John2 wrote:Spin,
I appreciate your response.
Regarding what you wrote about the brackets in the Nahum Pesher I cited:
"The text actually looks like this:
'[Interpreted, this concerns Deme]trius king of Javan who sought, on the counsel of those who seek smooth things, to enter Jerusalem. [But God did not permit the city to be delivered] into the hands of the kings of Greece, from the time of Antiochus until the coming of the rulers of the Kittim [...]'
The material in the brackets represents lacunae in the text and is reconstructed according to the way one understands the context of the pesher."
I understand that, and the brackets are in the link I provided.
It sounds like you have given the issue of the identity of the Kittim in the Scrolls a lot of thought, and you've given me plenty to chew on. While I give what you've said some thought, I'm wondering what you make of the reference to the Kittim in Daniel 11:30. I'm not suggesting that it is a certain reference to Romans, I'm only curious how you look at it considering your point of view on the Kittim.

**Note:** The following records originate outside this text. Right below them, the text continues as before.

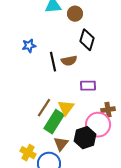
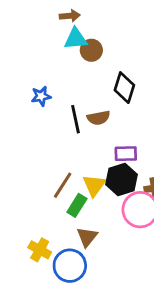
brown circle: (75, 14) -> (91, 50), moved
green rectangle: (54, 122) -> (77, 205), size x0.7
black hexagon: (85, 138) -> (121, 179), moved

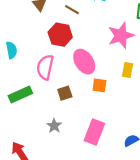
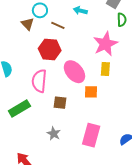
yellow rectangle: (128, 70) -> (105, 69), moved
brown square: (65, 93) -> (60, 103), turned 32

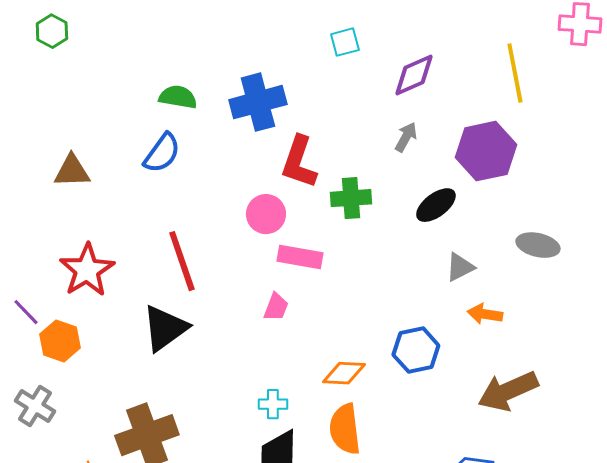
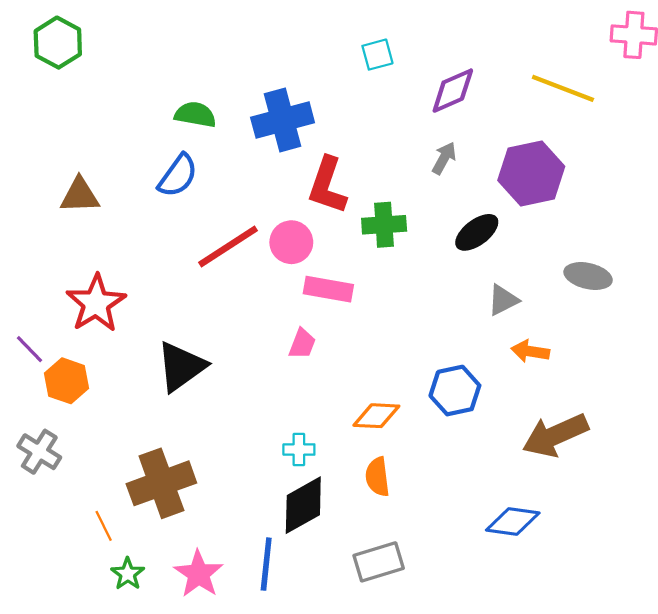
green hexagon: (52, 31) -> (58, 43), size x1.4
yellow line: (515, 73) -> (563, 88), turned -58
red line: (182, 261) -> (228, 247), moved, turned 76
orange semicircle: (345, 429) -> (377, 477), size x0.7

It is certainly a reference to the Romans, to a specific well-known event mentioned by Polybius, when Antiochus IV had entered Egypt for the second time and the Romans sent G. Popillius Laenas to order him to leave. But the reference to the Kittim there is quite obscure.
It has been a while since I followed the trail of evidence relating to the Kittim reference in Dan 11:30, so I no longer have the range of evidence at hand. However, the starting point is the LXX which does not have Kittim, but Romans. You'll note that at the beginning of the chapter the writer has no interest in disguising the names of Persia and Greece, so the reference to Kittim in 11:30 needs explanation. Why would the LXX—and the Latin Vulgate—have the more obvious "Romans" while the Hebrew "ships of the Kittim"? The Jubilees, a text of a similar age, refers to the Kittim a few times, though it certainly does not point to the Romans.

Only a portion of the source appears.